Pineapple is a common fruit which we all know. It’s known for it’s sweet taste. It’s propagated asexually by planting the sucker (the crown-like part on the head of the fruit). It is been sold here in Nigeria as a snack. It’s a tropical plant. It is also used to make desert like salad or juice. There are varieties of pineapple but here in this post I want to focus on how to extract pineapple juice production.

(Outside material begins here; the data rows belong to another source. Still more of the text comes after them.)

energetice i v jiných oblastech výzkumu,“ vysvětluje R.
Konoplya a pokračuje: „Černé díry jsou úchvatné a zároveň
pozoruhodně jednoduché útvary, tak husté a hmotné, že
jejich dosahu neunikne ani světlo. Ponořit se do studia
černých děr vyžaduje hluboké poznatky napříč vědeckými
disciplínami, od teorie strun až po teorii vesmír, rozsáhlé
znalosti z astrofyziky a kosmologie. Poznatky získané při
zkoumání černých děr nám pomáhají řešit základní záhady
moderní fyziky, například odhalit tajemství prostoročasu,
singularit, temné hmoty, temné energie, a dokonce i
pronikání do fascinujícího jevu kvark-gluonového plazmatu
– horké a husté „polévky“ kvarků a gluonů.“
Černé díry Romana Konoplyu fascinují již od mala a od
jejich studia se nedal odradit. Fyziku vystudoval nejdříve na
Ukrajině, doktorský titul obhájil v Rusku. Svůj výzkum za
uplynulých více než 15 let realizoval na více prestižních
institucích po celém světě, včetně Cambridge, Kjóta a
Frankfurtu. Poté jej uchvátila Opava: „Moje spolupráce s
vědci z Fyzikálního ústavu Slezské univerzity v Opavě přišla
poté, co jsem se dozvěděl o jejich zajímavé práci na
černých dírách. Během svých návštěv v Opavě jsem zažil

It’s important we know the nutritional value of what we produce. We don’t just produce things we should ask our self some questions like what are the properties (physical or chemical properties) of what we are to produce and lots more. Generally we know that fruits supply minerals and vitamins when ingested. A cup of pineapple juice contains 76% of magnesium and about 131% of vitamin C in daily value of intake. You have anyone with scurvy or keratomiasis? Then that particular person’s diet should contain more Vitamin C, in which pineapple is a good source. Also Orange is a good source of Vitamin C.
The procedure goes thus;
Wash the pineapple fruit as you know the fruit might have been conveyed from different points and handled by different peoples before you finally get it. This step is important so that it won’t affect the taste of the juice after extraction. The washing must be done before you start to peel the fruit cover. While peeling make sure the thorny pulp are being removed from the fruit.

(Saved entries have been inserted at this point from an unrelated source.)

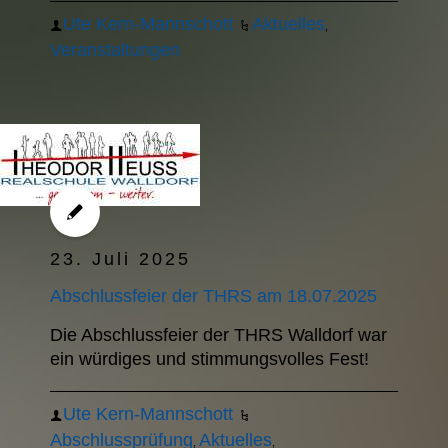
Ute Kern-Mannschott
Aktuelles
,
Veranstaltungen
23. Juli 2025
Abschlussfeier der THRS am 18.07.2025
Die Abschlussfeier der THRS Walldorf war
ein würdiges und stimmungsvolles Fest!
Ute Kern-Mannschott
Abschlussprüfung
Aktuelles
,
,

The next step is to dice the peeled fruit into smaller chips. Back to chemistry; the greater the surface area, the higher the reaction rate which implies the faster the pineapple is blended the better it is. Therefore dicing of the fruit is done so that it can have a greater surface area. Having done that, the next thing we’ll do is to pour the diced pineapple into the juice extractor. This machine will help to extract juice from the fruit. This machine is used if you want to produce in large quantities but in the absence of juice extractor we can still employ our electronic blender. The blender is used to blend the diced pineapple fruit. Having succeeded in doing that we will make use of muslin cloth (which Yoruba call ‘ase’) to filter it so as to remove the residue from the filtrate.

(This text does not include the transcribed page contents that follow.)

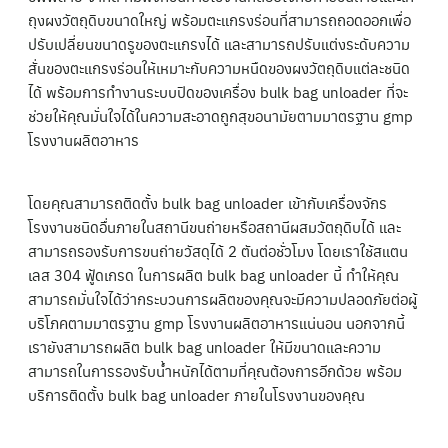
ถุงผงวัตถุดิบขนาดใหญ่ พร้อมตะแกรงร่อนที่สามารถถอดออกเพื่อ
ปรับเปลี่ยนขนาดรูของตะแกรงได้ และสามารถปรับแต่งระดับความ
สั่นของตะแกรงร่อนให้เหมาะกับความหนืดของผงวัตถุดิบแต่ละชนิด
ได้ พร้อมการทำงานระบบปิดของเครื่อง bulk bag unloader ที่จะ
ช่วยให้คุณมั่นใจได้ในความสะอาดถูกสุขอนามัยตามมาตรฐาน gmp
โรงงานผลิตอาหาร
โดยคุณสามารถติดตั้ง bulk bag unloader เข้ากับเครื่องจักร
โรงงานชนิดอื่นภายในสถานีขนถ่ายหรือสถานีผสมวัตถุดิบได้ และ
สามารถรองรับการขนถ่ายวัสดุได้ 2 ตันต่อชั่วโมง โดยเราใช้สแตน
เลส 304 ฟู้ดเกรด ในการผลิต bulk bag unloader นี้ ทำให้คุณ
สามารถมั่นใจได้ว่ากระบวนการผลิตของคุณจะมีความปลอดภัยต่อผู้
บริโภคตามมาตรฐาน gmp โรงงานผลิตอาหารแน่นอน นอกจากนี้
เรายังสามารถผลิต bulk bag unloader ให้มีขนาดและความ
สามารถในการรองรับน้ำหนักได้ตามที่คุณต้องการอีกด้วย พร้อม
บริการติดตั้ง bulk bag unloader ภายในโรงงานของคุณ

Then place a desirable amount of sugar in a hot water in other to dissolve it. Mix the sugar solution and then pour it inside a clean container and carry-out a process called blanching. Blanching is done to inactivate the micro-organisms most especially the pathogenic ones. This is a mild heat treatment at about 212¤F for about 2-3 minutes. These process help to get rid of the micro-organism that can cause health hazard.
The next thing to be done is to add our preservative, that is if the product will not be taken instantly. Preservation is very important to preserve the foods from time of production to the time and location of the consumer. Also you can add colour to your product to attract customers.
Packaging of your product is essential. Your juice is now ready for consumption.